Tom Chats It Up
Fishbowl DC decided it was high time to figure out what was lurking underneath Postie Tom Sietsema’s mysterious fisog. Though they were unable to get him to reveal his disguises, they did show us a side of Tom we may not have seen before. For instance, did you know that he likes the letter “T” best, buys his coffee from a San Francisco roaster (we’re guessing either Blue Bottle or Peerless), and has a tie fetish? He describes G.I. Joe as having a “Mona Lisa smile” and a “sense of humor,” which probably suits him well when he volunteers to read for third-graders.

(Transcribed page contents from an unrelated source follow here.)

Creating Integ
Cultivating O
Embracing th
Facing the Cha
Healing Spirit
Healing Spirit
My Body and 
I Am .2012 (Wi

The interview is worth a look; it’s far more interesting than Mark Halperin’s (who can’t live without Pert), but not as interesting as Greta van Susteren’s (who wants to work on Animal Planet, and has “Hello Dolly” as her cell phone ring). It’s also good to know that Tom could find time to give you home design tips while wading through his daily e-mail, since his bathroom is painted “Coastal Fog,” which falls between “Yosemite Sand” and “Big Bend Beige.” Had it been me, I would have gone with “Shenandoah Taupe,” Tom. Either that or “Martinsburg Black Lung.”
Gridskipper Rates the Power Spots
Now that the Democrats have taken control on Capitol Hill, they’re changing the rules willy-nilly so the lobbyists in town will have the appearance of less influence. One such change is that lobbyists can no longer take Members of Congress or their staffers out to meals. Sorry, starving staffers. Oh wait! They can still take them out to lunch as long as it’s for a fundraiser, and not a policy matter. Way to take the high road, Pelosi.